Dataset entries
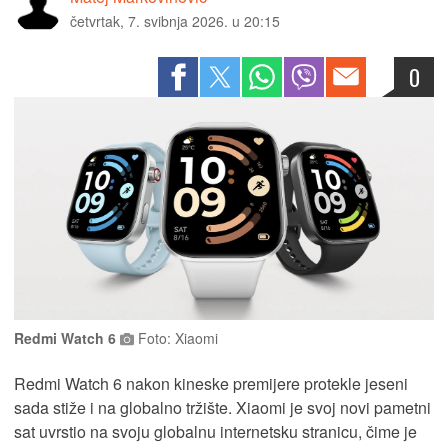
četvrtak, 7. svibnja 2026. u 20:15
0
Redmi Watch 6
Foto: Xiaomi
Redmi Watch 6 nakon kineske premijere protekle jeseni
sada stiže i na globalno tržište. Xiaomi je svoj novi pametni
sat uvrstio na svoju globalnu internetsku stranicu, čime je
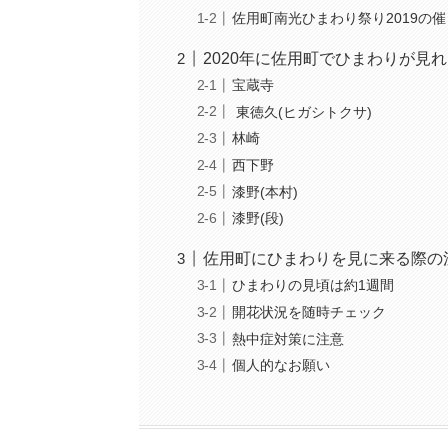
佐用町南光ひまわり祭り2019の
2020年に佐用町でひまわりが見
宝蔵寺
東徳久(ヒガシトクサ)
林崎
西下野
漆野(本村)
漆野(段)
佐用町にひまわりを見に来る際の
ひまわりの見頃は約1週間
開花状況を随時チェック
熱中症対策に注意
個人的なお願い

HOW TO COMPLETE THIS TASK >>
Please copy the data shown above precisely, leaving the images out.

TASK RESPONSE >>
četvrtak, 7. svibnja 2026. u 20:15
0
Redmi Watch 6
Foto: Xiaomi
Redmi Watch 6 nakon kineske premijere protekle jeseni
sada stiže i na globalno tržište. Xiaomi je svoj novi pametni
sat uvrstio na svoju globalnu internetsku stranicu, čime je
佐用町南光ひまわり祭り2019の
2020年に佐用町でひまわりが見
宝蔵寺
東徳久(ヒガシトクサ)
林崎
西下野
漆野(本村)
漆野(段)
佐用町にひまわりを見に来る際の
ひまわりの見頃は約1週間
開花状況を随時チェック
熱中症対策に注意
個人的なお願い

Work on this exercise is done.